## Aim of the exercise
Please work out how many lines in the entries contain "Λιθουανία", then give that number with nothing added.

[Extracted page text data]

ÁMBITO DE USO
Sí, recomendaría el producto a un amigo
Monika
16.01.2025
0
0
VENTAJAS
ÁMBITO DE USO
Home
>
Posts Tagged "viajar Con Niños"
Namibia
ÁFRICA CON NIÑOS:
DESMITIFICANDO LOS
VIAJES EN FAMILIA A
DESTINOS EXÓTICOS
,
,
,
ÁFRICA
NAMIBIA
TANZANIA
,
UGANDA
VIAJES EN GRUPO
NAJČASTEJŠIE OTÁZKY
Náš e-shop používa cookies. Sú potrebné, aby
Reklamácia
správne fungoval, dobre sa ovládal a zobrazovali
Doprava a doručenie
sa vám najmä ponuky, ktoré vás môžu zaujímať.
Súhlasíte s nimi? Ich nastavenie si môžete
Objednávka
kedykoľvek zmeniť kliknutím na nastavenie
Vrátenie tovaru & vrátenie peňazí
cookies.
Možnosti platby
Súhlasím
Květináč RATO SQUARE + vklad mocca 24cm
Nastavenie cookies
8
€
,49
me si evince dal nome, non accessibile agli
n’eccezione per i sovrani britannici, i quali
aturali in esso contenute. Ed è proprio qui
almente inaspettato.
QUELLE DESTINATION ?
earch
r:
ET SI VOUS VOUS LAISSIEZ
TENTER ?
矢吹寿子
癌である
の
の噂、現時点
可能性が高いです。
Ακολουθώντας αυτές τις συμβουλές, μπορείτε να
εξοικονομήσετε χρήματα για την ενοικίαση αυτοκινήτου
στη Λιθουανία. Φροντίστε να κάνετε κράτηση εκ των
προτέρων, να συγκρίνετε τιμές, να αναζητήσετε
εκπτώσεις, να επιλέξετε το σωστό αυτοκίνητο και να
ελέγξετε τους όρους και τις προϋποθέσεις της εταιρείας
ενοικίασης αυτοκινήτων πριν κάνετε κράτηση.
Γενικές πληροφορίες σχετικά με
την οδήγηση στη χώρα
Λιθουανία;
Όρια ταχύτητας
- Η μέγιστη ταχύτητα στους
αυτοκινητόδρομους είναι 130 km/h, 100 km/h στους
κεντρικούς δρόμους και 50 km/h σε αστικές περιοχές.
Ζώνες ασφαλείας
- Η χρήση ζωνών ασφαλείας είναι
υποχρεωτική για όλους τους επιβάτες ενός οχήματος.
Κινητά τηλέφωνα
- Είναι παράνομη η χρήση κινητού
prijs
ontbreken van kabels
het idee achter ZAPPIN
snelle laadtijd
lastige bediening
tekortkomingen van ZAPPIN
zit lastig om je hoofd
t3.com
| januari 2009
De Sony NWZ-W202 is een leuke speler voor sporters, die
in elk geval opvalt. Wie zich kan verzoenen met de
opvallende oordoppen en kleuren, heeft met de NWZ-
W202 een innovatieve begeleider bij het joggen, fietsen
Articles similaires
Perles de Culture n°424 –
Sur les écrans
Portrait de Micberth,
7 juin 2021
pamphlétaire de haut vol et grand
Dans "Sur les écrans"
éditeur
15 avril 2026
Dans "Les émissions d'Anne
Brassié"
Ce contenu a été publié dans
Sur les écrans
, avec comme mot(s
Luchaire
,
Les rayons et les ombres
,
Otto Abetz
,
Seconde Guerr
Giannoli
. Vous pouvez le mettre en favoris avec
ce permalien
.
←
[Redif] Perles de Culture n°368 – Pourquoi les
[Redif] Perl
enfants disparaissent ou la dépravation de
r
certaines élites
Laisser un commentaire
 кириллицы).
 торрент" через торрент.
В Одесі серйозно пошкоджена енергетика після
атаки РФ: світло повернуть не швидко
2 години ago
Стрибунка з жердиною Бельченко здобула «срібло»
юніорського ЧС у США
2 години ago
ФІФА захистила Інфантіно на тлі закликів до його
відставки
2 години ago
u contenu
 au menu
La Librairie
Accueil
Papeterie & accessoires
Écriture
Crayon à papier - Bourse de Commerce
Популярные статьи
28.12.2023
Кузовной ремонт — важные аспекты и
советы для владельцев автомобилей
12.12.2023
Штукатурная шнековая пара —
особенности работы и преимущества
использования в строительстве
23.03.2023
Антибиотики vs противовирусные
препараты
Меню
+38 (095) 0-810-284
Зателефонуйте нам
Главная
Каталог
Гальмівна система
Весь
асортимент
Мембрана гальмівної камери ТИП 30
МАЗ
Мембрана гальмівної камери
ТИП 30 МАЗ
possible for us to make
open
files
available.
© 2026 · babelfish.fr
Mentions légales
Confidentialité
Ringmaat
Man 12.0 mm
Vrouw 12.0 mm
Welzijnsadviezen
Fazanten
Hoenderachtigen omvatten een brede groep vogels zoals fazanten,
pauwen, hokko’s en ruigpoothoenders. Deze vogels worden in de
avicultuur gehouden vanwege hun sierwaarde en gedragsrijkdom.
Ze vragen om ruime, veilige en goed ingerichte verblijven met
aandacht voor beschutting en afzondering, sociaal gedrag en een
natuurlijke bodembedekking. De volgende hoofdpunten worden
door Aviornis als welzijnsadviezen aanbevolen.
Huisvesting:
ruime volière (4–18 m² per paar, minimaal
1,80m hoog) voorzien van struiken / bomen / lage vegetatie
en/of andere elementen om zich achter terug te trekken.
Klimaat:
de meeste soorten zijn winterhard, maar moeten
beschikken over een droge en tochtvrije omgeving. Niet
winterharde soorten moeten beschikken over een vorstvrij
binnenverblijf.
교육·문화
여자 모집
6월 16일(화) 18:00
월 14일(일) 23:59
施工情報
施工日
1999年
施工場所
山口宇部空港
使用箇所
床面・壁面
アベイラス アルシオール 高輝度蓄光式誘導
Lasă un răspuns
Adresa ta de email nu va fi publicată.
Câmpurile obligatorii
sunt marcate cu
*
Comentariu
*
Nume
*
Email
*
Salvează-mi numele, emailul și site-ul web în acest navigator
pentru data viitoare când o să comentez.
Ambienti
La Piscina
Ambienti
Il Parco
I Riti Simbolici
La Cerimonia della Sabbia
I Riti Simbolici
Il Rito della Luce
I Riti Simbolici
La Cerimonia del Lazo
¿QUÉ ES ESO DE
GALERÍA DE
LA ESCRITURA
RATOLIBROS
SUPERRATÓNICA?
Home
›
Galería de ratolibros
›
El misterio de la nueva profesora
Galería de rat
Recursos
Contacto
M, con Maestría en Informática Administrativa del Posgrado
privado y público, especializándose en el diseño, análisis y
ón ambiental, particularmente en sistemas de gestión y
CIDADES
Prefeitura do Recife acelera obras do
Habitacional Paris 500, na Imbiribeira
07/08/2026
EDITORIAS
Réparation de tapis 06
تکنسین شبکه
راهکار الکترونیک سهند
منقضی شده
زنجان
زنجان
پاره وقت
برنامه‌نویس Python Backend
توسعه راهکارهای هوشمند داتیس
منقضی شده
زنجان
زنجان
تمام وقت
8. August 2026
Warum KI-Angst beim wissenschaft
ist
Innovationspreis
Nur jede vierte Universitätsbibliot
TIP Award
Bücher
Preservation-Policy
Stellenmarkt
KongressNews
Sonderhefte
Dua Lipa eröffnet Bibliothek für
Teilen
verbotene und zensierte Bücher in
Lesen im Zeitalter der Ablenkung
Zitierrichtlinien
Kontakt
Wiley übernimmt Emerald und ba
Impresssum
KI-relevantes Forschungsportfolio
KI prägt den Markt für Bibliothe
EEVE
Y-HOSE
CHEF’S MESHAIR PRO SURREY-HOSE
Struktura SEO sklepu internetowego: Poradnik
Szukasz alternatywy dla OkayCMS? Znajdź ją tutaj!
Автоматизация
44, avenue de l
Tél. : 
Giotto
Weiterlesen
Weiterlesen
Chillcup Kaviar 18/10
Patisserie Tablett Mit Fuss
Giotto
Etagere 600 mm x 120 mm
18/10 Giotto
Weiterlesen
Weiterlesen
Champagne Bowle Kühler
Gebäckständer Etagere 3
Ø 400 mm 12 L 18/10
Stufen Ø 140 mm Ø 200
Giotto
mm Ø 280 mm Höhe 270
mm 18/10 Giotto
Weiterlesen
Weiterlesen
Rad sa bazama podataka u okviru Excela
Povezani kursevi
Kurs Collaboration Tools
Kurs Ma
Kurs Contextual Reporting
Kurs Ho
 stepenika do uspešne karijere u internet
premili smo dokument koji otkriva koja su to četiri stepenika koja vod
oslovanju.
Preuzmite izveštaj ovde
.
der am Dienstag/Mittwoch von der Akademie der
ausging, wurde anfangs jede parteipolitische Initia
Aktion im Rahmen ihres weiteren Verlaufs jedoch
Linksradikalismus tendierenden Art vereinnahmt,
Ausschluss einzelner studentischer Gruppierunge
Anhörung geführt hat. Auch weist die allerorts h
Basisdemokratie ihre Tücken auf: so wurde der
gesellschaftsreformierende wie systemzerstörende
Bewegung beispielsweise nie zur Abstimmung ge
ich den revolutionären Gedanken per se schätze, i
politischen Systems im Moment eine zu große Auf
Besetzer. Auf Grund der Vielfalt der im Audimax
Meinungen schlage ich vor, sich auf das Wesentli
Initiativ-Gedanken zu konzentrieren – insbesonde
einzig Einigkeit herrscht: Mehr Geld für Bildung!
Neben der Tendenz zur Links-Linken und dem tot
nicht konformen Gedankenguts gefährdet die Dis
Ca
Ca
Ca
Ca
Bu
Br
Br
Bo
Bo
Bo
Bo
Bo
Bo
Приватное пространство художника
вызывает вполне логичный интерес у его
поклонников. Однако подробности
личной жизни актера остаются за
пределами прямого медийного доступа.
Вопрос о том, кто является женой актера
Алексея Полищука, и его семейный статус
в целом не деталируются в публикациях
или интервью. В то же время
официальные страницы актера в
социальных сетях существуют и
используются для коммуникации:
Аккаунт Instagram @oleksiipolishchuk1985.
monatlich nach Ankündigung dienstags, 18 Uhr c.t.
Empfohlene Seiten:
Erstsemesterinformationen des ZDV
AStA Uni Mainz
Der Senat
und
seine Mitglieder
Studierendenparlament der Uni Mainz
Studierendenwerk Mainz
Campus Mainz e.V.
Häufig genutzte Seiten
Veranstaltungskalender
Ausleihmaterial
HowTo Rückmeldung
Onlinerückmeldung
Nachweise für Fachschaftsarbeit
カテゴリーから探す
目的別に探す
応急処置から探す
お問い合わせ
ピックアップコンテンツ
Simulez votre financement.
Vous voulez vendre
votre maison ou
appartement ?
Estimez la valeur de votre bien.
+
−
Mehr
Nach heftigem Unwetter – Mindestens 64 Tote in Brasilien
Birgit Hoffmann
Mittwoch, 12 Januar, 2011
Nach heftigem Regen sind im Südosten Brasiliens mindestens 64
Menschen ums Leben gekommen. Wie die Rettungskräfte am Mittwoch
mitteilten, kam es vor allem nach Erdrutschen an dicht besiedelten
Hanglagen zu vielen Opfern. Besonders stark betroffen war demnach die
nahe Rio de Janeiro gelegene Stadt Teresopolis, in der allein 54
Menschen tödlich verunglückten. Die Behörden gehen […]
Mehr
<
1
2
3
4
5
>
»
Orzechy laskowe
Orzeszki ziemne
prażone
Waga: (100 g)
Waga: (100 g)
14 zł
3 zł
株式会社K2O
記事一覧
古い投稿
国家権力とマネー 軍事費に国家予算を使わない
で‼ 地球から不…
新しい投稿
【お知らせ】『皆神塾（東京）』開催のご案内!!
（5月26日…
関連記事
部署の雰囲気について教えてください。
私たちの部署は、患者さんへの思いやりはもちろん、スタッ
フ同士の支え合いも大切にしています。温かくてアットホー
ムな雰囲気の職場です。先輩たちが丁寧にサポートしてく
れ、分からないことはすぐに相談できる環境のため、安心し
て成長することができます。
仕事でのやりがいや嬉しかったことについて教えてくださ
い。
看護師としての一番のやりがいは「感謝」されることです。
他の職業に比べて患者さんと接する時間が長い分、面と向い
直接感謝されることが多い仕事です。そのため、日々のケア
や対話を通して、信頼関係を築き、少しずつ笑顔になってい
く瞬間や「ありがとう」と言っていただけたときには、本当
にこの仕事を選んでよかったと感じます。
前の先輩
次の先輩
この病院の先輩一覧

## Your solution
2